Hanafi: Ketidakteraturan Juga Bisa Indah  

Oleh :
  • Font:
  • Ukuran Font: - +
  • Seorang anak memperhatikan karya Hanafi di Galeri Nasional, 7 April 2010. Tempo/Novi Kartika

    Seorang anak memperhatikan karya Hanafi di Galeri Nasional, 7 April 2010. Tempo/Novi Kartika

    TEMPO Interaktif,  Hitam pekat jendela berbentuk kotak itu. Di atas kanvas, jendela itu tergambar hanya separuh bagian. Posisinya mencong dan agak memojok ke kanan atas. Tak mudah memang menyimpulkannya sebagai jendela. Tapi jendela itu menjadi citra dari abstraksi pelukisnya, Hanafi. Buah refleksinya atas hati sang ayah yang tak bisa ditebaknya itu dituangkan dalam karya bertajuk Jendela Kamar Ayah.

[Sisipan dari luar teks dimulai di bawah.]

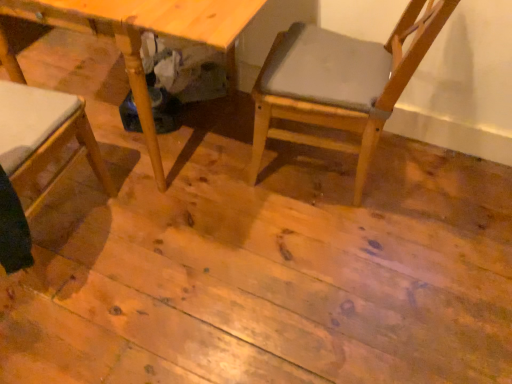 The height and width of the screenshot is (384, 512). I want to click on vacant space in between light brown wood chair at center and natural wood table at center, so coord(284,206). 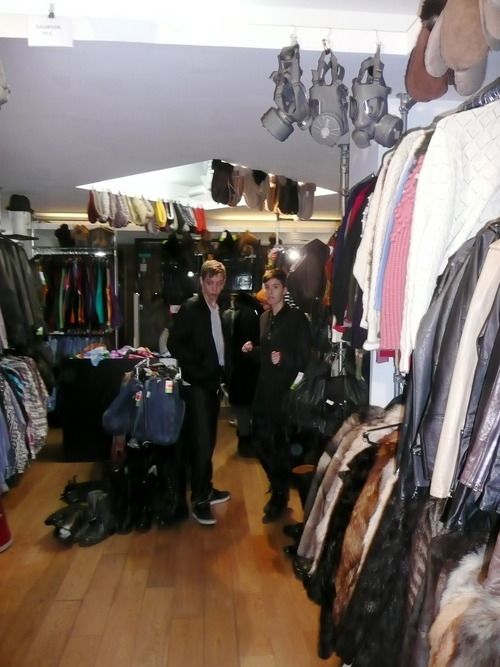 Find the location of a particular element. Image resolution: width=500 pixels, height=667 pixels. furs or faux fur is located at coordinates (480, 620).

    Hanafi mengenang pembicaraan ayahnya, Muchtarom, dengan seorang teman yang diam-diam didengarnya. Saat itu, ayahnya menyebut Hanafi, yang masih duduk di bangku sekolah dasar, kelak akan menjadi pelukis. “Alasan Ayah, saya bisa menggambar garis panjang,” kata Hanafi.

    Puluhan tahun sudah pembicaraan Muchtarom dengan temannya itu berlalu. Pada 6-18 April ini, Hanafi memamerkan Jendela Kamar Ayah bersama 34 lukisan dan tiga instalasi karyanya di Galeri Nasional, Jakarta Pusat. Karya-karya itu dibuat Hanafi sepanjang tahun ini. Dan pameran tunggal bertema “Saat Usia Lima Puluh” ini sekaligus menunjukkan bahwa tebakan ayahnya tak meleset.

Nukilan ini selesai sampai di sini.